When MiniTezCluster is the wrong tool
- Pure VertexManager logic — use local mode or mock dispatcher.
- Pure IFile / sort behavior — use a unit test on the runtime-library classes directly.
- Anything where 30–60 s startup + heavy memory cost (~1 GB minimum) is intolerable.
Side-by-side comparison
| Aspect | Local mode | MiniTezCluster |
|---|---|---|
| Startup | < 1 s | 30–60 s |
| Memory | ~256 MB | 1 GB+ |
| YARN exercised | no | yes (in-process) |
| RPC exercised | no | yes (loopback) |
| Tokens exercised | no | yes (simple, unkerberized by default) |
| Separate JVMs for tasks | no | yes |
| HDFS | RawLocal | MiniDFS or RawLocal |
| Shuffle path | no ShuffleHandler | full ShuffleHandler |
| Use case | unit / integration of AM logic | end-to-end integration tests |
| Example test class | TestLocalMode | TestOrderedWordCount |
find tez-tests/src/test/java -name "TestLocalMode.java" \
-o -name "TestOrderedWordCount.java"
Worked example: switching between modes in one test
@Parameters
public static Iterable<Object[]> modes() {
return Arrays.asList(new Object[][] {{"local"}, {"mini"}});
}
@Before
public void setUp() throws Exception {
conf = new TezConfiguration();
if ("local".equals(mode)) {
conf.set("fs.defaultFS", "file:///");
conf.setBoolean(TezConfiguration.TEZ_LOCAL_MODE, true);
} else {
miniCluster = new MiniTezCluster("test", 1, 1, 1);
miniCluster.init(conf);
miniCluster.start();
conf = new TezConfiguration(miniCluster.getConfig());
}
client = TezClient.create("t", conf);
client.start();
client.waitTillReady();
}
This is the pattern in several Tez tests where a feature must work in both universes.
Reading exercise
wc -l $(find tez-dag/src/main/java -name "LocalTaskSchedulerService.java" \ -o -name "YarnTaskSchedulerService.java")— confirm the local version is much smaller.grep -n "tez.local.mode" $(find tez-dag/src/main/java -name "DAGAppMaster.java")— find every branch that depends on local mode.cat $(find tez-dag/src/main/java -name "LocalContainerLauncher.java") | head -160— how does it runTezChildwithout a fork?find tez-tests/src/test/java -name "MiniTezCluster.java" -exec grep -n "ShuffleHandler\|aux-services" {} \;— verify MiniTezCluster wires the YARN aux service.grep -rn "TEZ_LOCAL_MODE" tez-api tez-dag tez-runtime-internals | head— list every config read site.find tez-tests/src/test/java -name "TestLocal*" -o -name "TestMRR*"— read one local-mode and one MiniCluster test, side by side.
Common bugs and symptoms
| Symptom | Likely cause |
|---|---|
| Test passes in local mode, fails on cluster | Local mode skipped RPC/localization/tokens. Add a MiniCluster variant. |
MiniCluster test times out at waitTillReady | RM never registered the AM. Check tez-site.xml is on the AM classpath in the MiniCluster config. |
Local-mode race conditions only visible with inline.task.execution.max-tasks > 1 | Single-threaded local mode hides ordering bugs in VertexManager and dispatchers. |
ClassNotFoundException for custom processor in MiniCluster | Container localization needs the JAR; either put it on the launch classpath or register via LocalResources. |
| MiniCluster blows the heap | Default 1 NM + MiniDFS already 1 GB; bump JVM heap or reduce NM count to 1. |
| Hive integration test wedges only in MiniCluster | Hive needs full Hadoop config; check hadoop.security.authentication=simple in test conf. |
Validation: prove you understand this
- List four layers that local mode does not exercise. For each, name a bug class it can hide.
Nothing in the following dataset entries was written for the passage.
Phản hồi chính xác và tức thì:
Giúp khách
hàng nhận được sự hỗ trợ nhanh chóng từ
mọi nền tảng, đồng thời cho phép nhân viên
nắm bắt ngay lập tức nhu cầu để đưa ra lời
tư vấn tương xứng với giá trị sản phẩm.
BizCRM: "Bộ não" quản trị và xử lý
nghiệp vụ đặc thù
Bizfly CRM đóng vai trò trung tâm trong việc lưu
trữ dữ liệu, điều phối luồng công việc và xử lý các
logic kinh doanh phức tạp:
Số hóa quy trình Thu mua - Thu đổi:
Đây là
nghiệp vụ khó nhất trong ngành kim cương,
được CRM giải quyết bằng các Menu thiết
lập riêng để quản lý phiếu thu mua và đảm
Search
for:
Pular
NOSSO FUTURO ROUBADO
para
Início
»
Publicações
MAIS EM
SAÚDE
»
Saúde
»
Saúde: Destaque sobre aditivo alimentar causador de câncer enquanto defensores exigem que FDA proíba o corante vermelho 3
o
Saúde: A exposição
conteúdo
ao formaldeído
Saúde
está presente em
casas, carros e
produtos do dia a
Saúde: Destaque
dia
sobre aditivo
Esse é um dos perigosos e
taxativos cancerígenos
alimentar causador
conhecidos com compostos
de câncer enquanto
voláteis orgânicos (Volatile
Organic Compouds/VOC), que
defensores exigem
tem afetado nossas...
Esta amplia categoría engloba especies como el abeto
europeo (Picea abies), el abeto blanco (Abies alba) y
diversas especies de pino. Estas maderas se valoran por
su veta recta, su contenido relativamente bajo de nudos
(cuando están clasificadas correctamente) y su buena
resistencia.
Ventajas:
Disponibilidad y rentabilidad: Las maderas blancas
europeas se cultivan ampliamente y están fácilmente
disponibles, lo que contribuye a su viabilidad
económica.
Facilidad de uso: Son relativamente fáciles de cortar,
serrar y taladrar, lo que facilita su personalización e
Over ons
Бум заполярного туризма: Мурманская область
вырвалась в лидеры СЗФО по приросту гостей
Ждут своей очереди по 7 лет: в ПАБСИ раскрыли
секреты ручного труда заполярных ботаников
- In local mode, where does the "RPC" between
TezChildand the AM actually happen? Cite the file path. - Why is
tez.am.inline.task.execution.max-tasks=1the default in local mode? What test reliability tradeoff does it enforce? - Given a reproducer for a bug in
ShuffleHandleraux-service interaction, explain why aTestLocalMode-style test cannot reproduce it, and what the minimum MiniCluster setup is. - Show the minimum
TezConfigurationsetup for local mode in code. Three lines max.